Fluoride Action Network

Massive Fluoride Poisoning at Jonesboro Maine School

April 24th, 2012

THE MAINE PAPER
October 19, 1981

Massive Fluoride Poisoning at Jonesboro Maine School

By Robert Berta

“We were told that the fluoridation program was completely safe,” said Velma Pineo of Jonesboro, after 60 students and teachers and the principal himself were taken to the Downeast Community Hospital in Machias October 6 following an overdose of the chemical in the school’s water supply.

“We asked what would happen if too much fluoride got into the system,” Pineo recalled of questions asked at a PTA meeting held last spring to see if parents would go along with a fluoridation program at the Jonesboro Elementary School.
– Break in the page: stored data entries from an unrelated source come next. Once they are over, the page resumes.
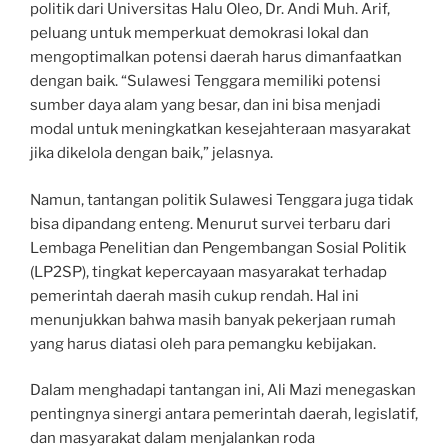
politik dari Universitas Halu Oleo, Dr. Andi Muh. Arif,
peluang untuk memperkuat demokrasi lokal dan
mengoptimalkan potensi daerah harus dimanfaatkan
dengan baik. “Sulawesi Tenggara memiliki potensi
sumber daya alam yang besar, dan ini bisa menjadi
modal untuk meningkatkan kesejahteraan masyarakat
jika dikelola dengan baik,” jelasnya.
Namun, tantangan politik Sulawesi Tenggara juga tidak
bisa dipandang enteng. Menurut survei terbaru dari
Lembaga Penelitian dan Pengembangan Sosial Politik
(LP2SP), tingkat kepercayaan masyarakat terhadap
pemerintah daerah masih cukup rendah. Hal ini
menunjukkan bahwa masih banyak pekerjaan rumah
yang harus diatasi oleh para pemangku kebijakan.
Dalam menghadapi tantangan ini, Ali Mazi menegaskan
pentingnya sinergi antara pemerintah daerah, legislatif,
dan masyarakat dalam menjalankan roda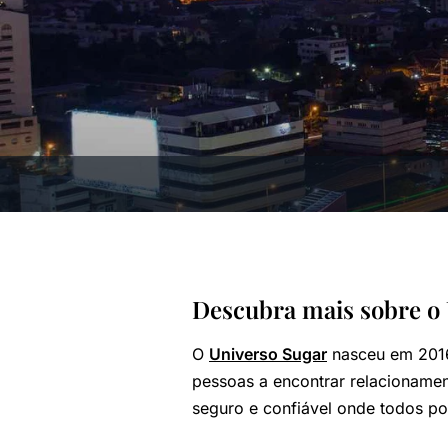
Descubra mais sobre o 
O
Universo Sugar
nasceu em 2016,
pessoas a encontrar relacionamen
seguro e confiável onde todos po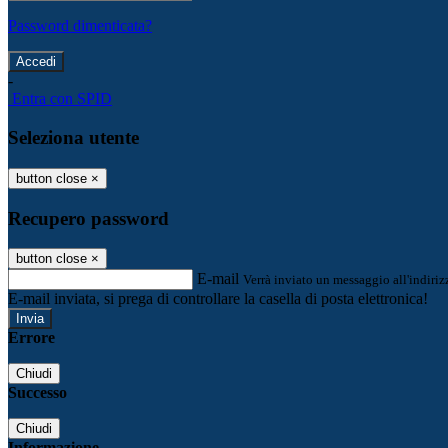
Password dimenticata?
-
Entra con SPID
Seleziona utente
button close
×
Recupero password
button close
×
E-mail
Verrà inviato un messaggio all'indirizz
E-mail inviata, si prega di controllare la casella di posta elettronica!
Errore
Chiudi
Successo
Chiudi
Informazione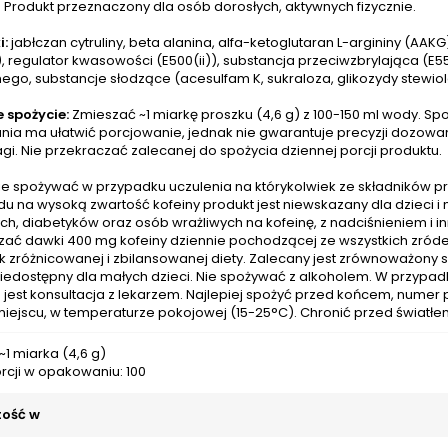
. Produkt przeznaczony dla osób dorosłych, aktywnych fizycznie.
i:
jabłczan cytruliny, beta alanina, alfa-ketoglutaran L-argininy (AA
), regulator kwasowości (E500(ii)), substancja przeciwzbrylająca (E
go, substancje słodzące (acesulfam K, sukraloza, glikozydy stewiol
 spożycie:
Zmieszać ~1 miarkę proszku (4,6 g) z 100-150 ml wody. Sp
ia ma ułatwić porcjowanie, jednak nie gwarantuje precyzji dozowani
gi. Nie przekraczać zalecanej do spożycia dziennej porcji produktu.
e spożywać w przypadku uczulenia na którykolwiek ze składników pr
u na wysoką zwartość kofeiny produkt jest niewskazany dla dzieci i mł
h, diabetyków oraz osób wrażliwych na kofeinę, z nadciśnieniem i i
zać dawki 400 mg kofeiny dziennie pochodzącej ze wszystkich zróde
k zróżnicowanej i zbilansowanej diety. Zalecany jest zrównoważony 
iedostępny dla małych dzieci. Nie spożywać z alkoholem. W przypa
jest konsultacja z lekarzem. Najlepiej spożyć przed końcem, numer p
iejscu, w temperaturze pokojowej (15-25°C). Chronić przed światłe
 ~1 miarka (4,6 g)
orcji w opakowaniu: 100
ość w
“We were told it couldn’t happen,” she said, “and if it did, it would be completely harmless to our children.”

“Jonesboro, a town of about 400 people, is located eight miles south of Machias on Route one.

Based on the spring meeting, residents went ahead with a program this fall in which fluoride was mixed into the school’s drinking water.

The morning the mass poisoning occurred, the victims got abdominal pains, became nauseated and vomited. They were given blood tests at the hospital, asked to drink milk there, and were later released with no further ill effects.

Tentatively, a faulty valve on the state-installed mechanical unit that injected fluoride into the school’s water has been found to have caused the poisoning.

The residents of Jonesboro do not appear to be anxious to see the system hooked back up again. Some claim it will never be used again.

Pineo, whose husband Marvin is president of the Jonesboro PTA, had three children in the school, two of whom drank the water. One reported feeling poorly from the poisoning.

She stressed there was “no way” she would vote to return the fluoridation program to the school.

“I felt bad because I was one of the ones who originally voted for it,” Pineo said. “But I voted for it as a benefit to the younger children, not so much my own who are in the upper grades.”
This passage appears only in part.